New Tumor-Specific Molecular Interaction Maps Capture Complexity of Cancer Networks
Though cancer researchers have made considerable headway in elucidating signaling and regulatory pathways, current representations fail to capture the full complexity of the mechanisms that mediate the effects of both genetic and pharmacological perturbations. More specifically, prior efforts to identify signaling and regulatory pathways do not capture their cross-tissue differences (context-dependence), are based largely on interactions reported in the literature, and do not effectively reflect their role in mediating oncoprotein-specific signals. Some researchers have recently begun to incorporate cell line-, tumor-, or tissue-specific information in efforts to produce findings that are context-specific, but comprehensive, proteome-wide depictions of human interactomes across different tissue contexts remain elusive.
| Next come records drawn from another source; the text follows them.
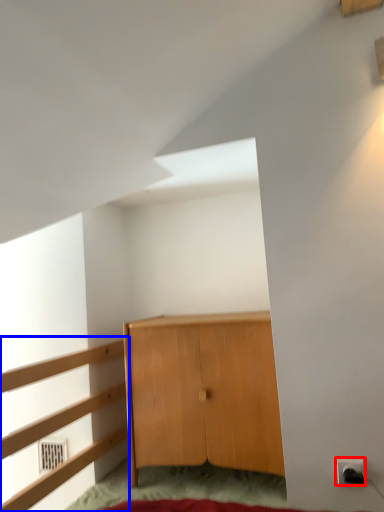 Question: Among these objects, which one is farthest to the camera, electric outlet (highlighted by a red box) or dresser (highlighted by a blue box)?

Choices:
 (A) electric outlet
 (B) dresser

Answer: (A) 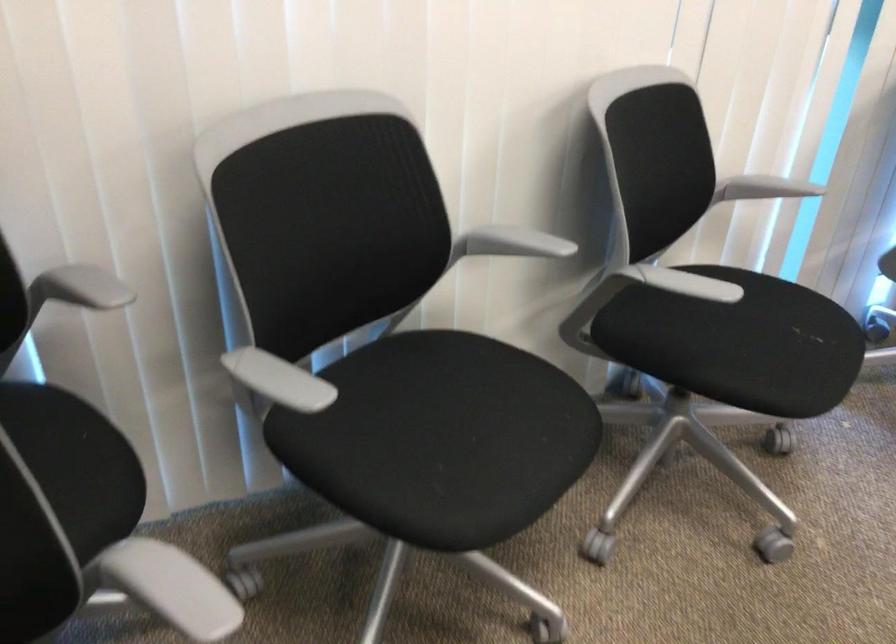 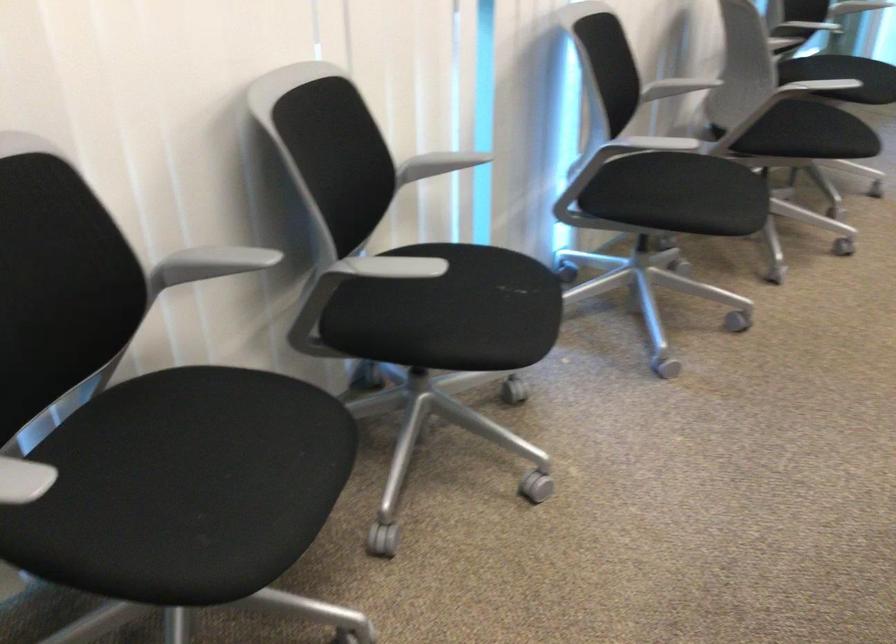 Where in the second image is the point corresponding to point 762,185 from the first image?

In a paper recently published in Nature Biotechnology, Andrea Califano, Dr, chair of the Department of Systems Biology at Columbia University Vagelos College of Physicians and Surgeons, and Barry Honig, PhD, professor of systems biology, and their co-authors propose a fundamentally different representation of the signaling and regulatory machinery needed to modulate the function of a specific protein of interest in a specific tissue context, i.e., a protein mechanism of action. This novel representation is called a signaling map, or SigMap.
The paper presents OncoSig, an integrative machine learning (ML) framework for the systematic protein-centric reconstruction of tumor-specific SigMaps. The SigMaps reported are centered on virtually all known oncoproteins and contextualized to more than 20 tumor contexts. OncoSig is trained on integrated information derived from predicted physical protein-protein interactions, inferred from 3D structural data; and transcriptional and post-transcriptional interactions, from gene-expression and mutational profiles in large-scale repositories such as The Cancer Genome Atlas (TCGA).
The researchers first generated a KRAS-specific SigMap for lung cancer (the KRAS oncogene is commonly mutated in lung cancer). The SigMap not only included known KRAS interactors reported in published pathways, but also identified many novel synthetic lethal proteins that were subsequently validated in 3D spheroid models at a validation rate exceeding 80%; it also identified crosstalk with Rab and Rho pathway proteins. OncoSig generates a single integrated score that represents the probability that a protein belongs to a specific SigMap. Using lung adenocarcinoma as an example, of the 40 highest-scoring proteins predicted in the KRAS SigMap, 20 were already known, and 16 of the remaining 20 were experimentally validated.
“This is an extraordinary validation rate,” says Dr. Califano, who co-leads the Precision Oncology and Systems (POSB) research program at the Herbert Irving Comprehensive Cancer Center.
SigMaps might also be used to identify pharmacologically accessible candidate targets for many mutated oncoproteins, including KRAS, thus providing a valuable tool for guiding hypothesis-based studies to validate their disease-related relevance.
“This is fundamentally a new methodology,” says Dr. Califano, “and its usefulness should extend well beyond cancer. Pathways and networks are central to how cells recognize one another and communicate. One reason we are more advanced in dealing with cancer than with, say, Alzheimer’s disease, is that the cells of other diseases don’t proliferate. It’s much easier to culture cancer cells—proliferating is what they like to do. But SigMaps can also be constructed for proteins unrelated to cancer, greatly expanding the value of the algorithm.”
“Advances in ML methodology have enabled us to integrate these very different sources of input,” says Dr. Honig, a member of the HICCC’s POSB program. “The complexity of SigMaps is daunting, but biology is complex, and sometimes it is important to embrace that complexity.”